2007年5月29日星期二

Mogao Grottoes


The Mogao Caves, or Mogao Grottoes are along the Silk Road in China.
The Silk Road was the route that Marco Polo and his other travelers took to trade for spices to preserve meat in China from Europe. The Mogao Caves form a system of 492 temples near Dunhuang, in Gansu province, China. They are also known as the Caves of the Thousand Buddhas, Qianfodong , or the Dunhuang Caves. The use of the word "cave" is a bit of a misnomer, since these are not natural, but instead examples of rock-cut architecture.
History
Local legend says that in 366 CE the Buddhist monk Lezun (樂尊) had a vision of a thousand Buddhas and convinced a wealthy Silk Road pilgrim to fund the first of the temples. The temples eventually grew to number more than a thousand. From the 4th until the 14th century, Buddhist monks at Dunhuang collected scriptures from the west, and many pilgrims passed through the area, painting murals inside the caves. The murals cover 450,000 square feet (42,000 m²). The caves were walled off sometime around the 11th century, after they had become a dumping ground for old, damaged or used manuscripts; the documents were still sacred, and it has been suggested that:
The Mogao Caves are the best known of the Chinese Buddhist grottoes, and along with Longmen and Yungang are one of the three famous ancient sculptural sites of China.
Buddhist monks valued austerity in life, and they hoped that remote caves would aid their quest for enlightenment. The paintings served as aids to meditation, as visual representations of their quest for enlightenment, and as tools to inform illiterate Chinese about Buddhist beliefs and stories.
Around 1900, a Chinese Taoist named Wang Yuan-lu appointed himself guardian of some of these temples. Wang discovered walled up behind one side of a corridor leading to a main cave a small cave which was stuffed with an enormous hoard of manuscripts (all dating from between 406 and 1002 CE: old Chinese hemp paper scrolls, old Tibetan scrolls, paintings on hemp or silk or paper, many damaged figurines of Buddhas, and other Buddhist paraphernalia.
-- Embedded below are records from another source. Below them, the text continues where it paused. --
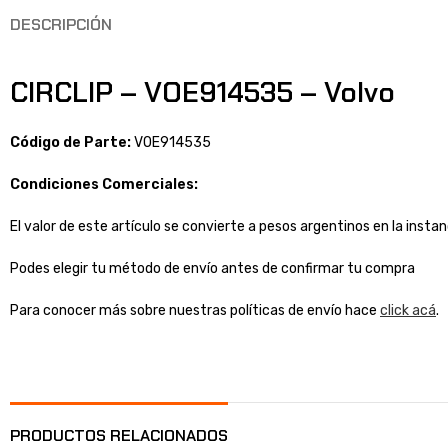
DESCRIPCIÓN
CIRCLIP – VOE914535 – Volvo
Código de Parte:
VOE914535
Condiciones Comerciales:
El valor de este artículo se convierte a pesos argentinos en la inst
Podes elegir tu método de envío antes de confirmar tu compra
Para conocer más sobre nuestras políticas de envío hace
click acá
.
PRODUCTOS RELACIONADOS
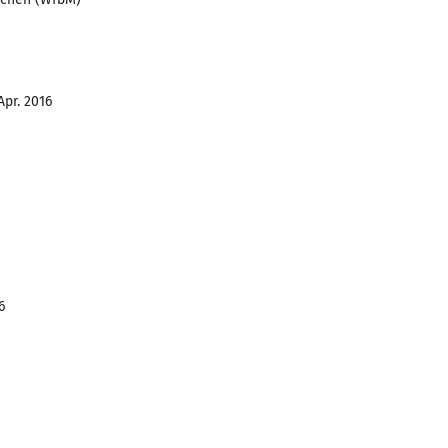
Apr. 2016
6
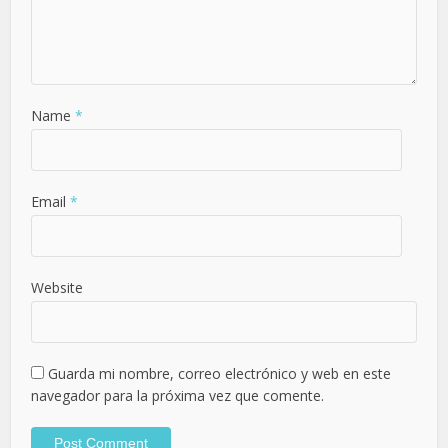
Name
*
Email
*
Website
Guarda mi nombre, correo electrónico y web en este
navegador para la próxima vez que comente.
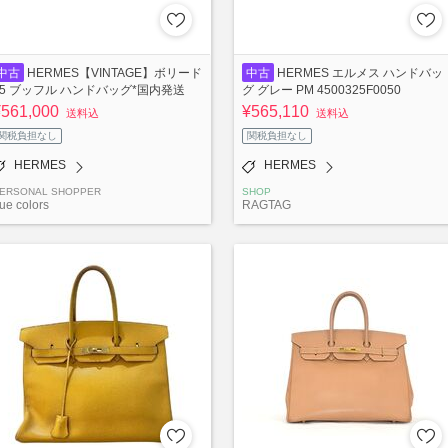
中古
HERMES【VINTAGE】ボリード
中古
HERMES エルメス ハンドバッ
35 ブッフル ハンドバッグ*国内発送
グ グレー PM 4500325F0050
¥561,000
¥565,110
送料込
送料込
関税負担なし
関税負担なし
HERMES
HERMES
ERSONAL SHOPPER
SHOP
rue colors
RAGTAG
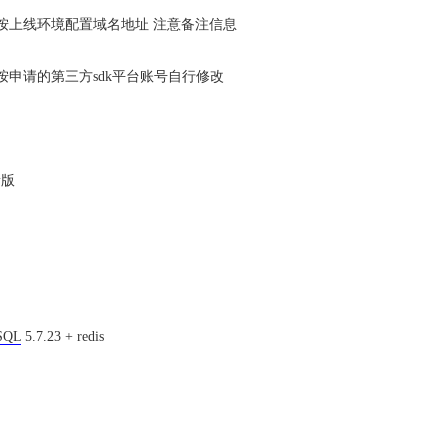
 按上线环境配置域名地址 注意备注信息
 按申请的第三方sdk平台账号自行修改
新版
SQL
5.7.23 + redis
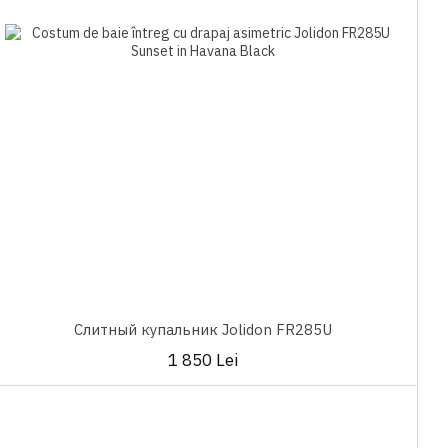
Слитный купальник Jolidon FR285U
1 850 Lei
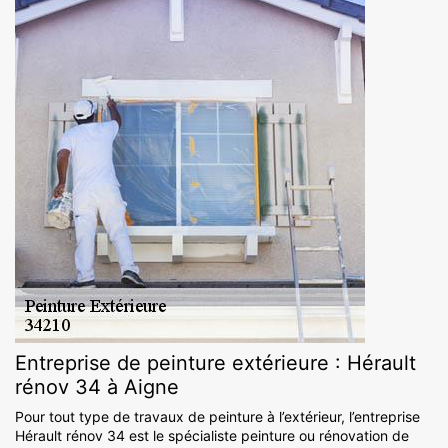
Entreprise de peinture extérieure : Hérault
rénov 34 à Aigne
Pour tout type de travaux de peinture à l’extérieur, l’entreprise
Hérault rénov 34 est le spécialiste peinture ou rénovation de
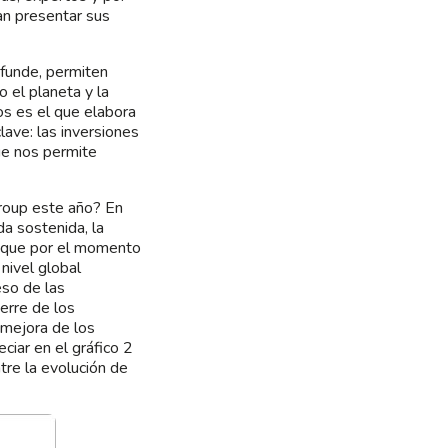
an presentar sus
ifunde, permiten
 el planeta y la
s es el que elabora
ave: las inversiones
ue nos permite
roup este año? En
da sostenida, la
unque por el momento
nivel global
eso de las
ierre de los
 mejora de los
ciar en el gráfico 2
tre la evolución de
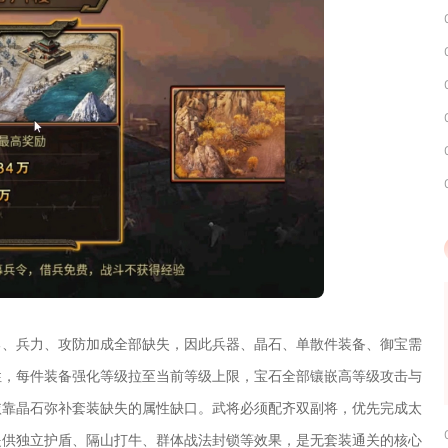
勇、兵力、攻防加成全部缺失，因此兵器、晶石、单散件装备、御宝需
性，每件装备强化等级拉至当前等级上限，宝石全部镶嵌高等级攻击与
依靠晶石弥补套装缺失的属性缺口。武将必须配齐双副将，优先完成太
提供独立护盾、隔山打牛、群体战法封锁等效果，是无套装通关的核心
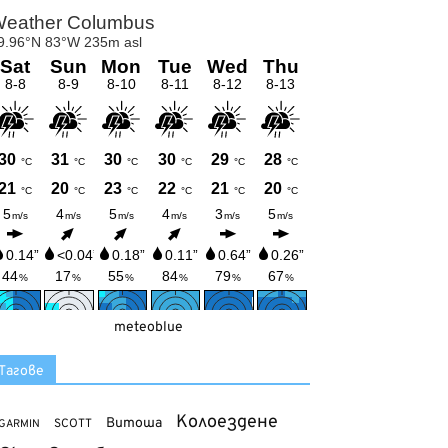
meteoblue
Тагове
Колоездене
Витоша
SCOTT
GARMIN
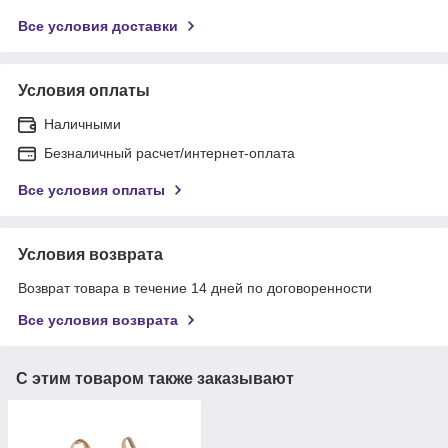
Все условия доставки
Условия оплаты
Наличными
Безналичный расчет/интернет-оплата
Все условия оплаты
Условия возврата
Возврат товара в течение 14 дней по договоренности
Все условия возврата
С этим товаром также заказывают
The subject matter is diverse: the expected Buddhist canonical works are joined by original commentaries, apocryphal works, workbooks, books of prayers, Confucian works, Taoist works, works from the Chinese government, administrative documents, anthologies, glossaries, dictionaries, calligraphic exercises etc.
Rumors of this discovery brought several European expeditions by 1910: a joint British/Indian group led by Aurel Stein (who took hundreds of copies of the Diamond Sutra because he was unable to read Chinese); a French expedition under Paul Pelliot; a Japanese expedition under Otani Kozui which arrived after the Chinese government's forces; and a Russian expedition under Sergei F. Oldenburg which garnered the least of all. Pelloit was interested in the more unusual and exotic of Wang's manuscripts, such as documents dealing with the administration and financing of the monastery and associated lay men's groups which survived only because they formed a sort of palimpsest in which Buddhist texts (which were why they were preserved) were written on the other side of the paper. The remaining Chinese manuscripts were sent to Peking (Beijing) at the order of the Chinese government (the mass of Tibetan manuscripts remained).
Wang embarked on an ambitious refurbishment of the temples, funded in part by soliciting donations from neighboring towns, and in part by donations from Stein and Pelliot.
Today, the site is an important tourist attraction and the subject of an ongoing archaeological project.
The Mogao Caves became one of the UNESCO World Heritage Sites in 1987.
Mogao Caves in popular culture
* The Mogao manuscript trove forms the backdrop of the plotline of the Japanese movie The Silk Road (1988, English subtitles), adapted from a 1959 novel by Yasushi Inoue.* One of the stories from the caves were adapted into a Chinese animation in 1981 titled a A Deer of Nine Colors.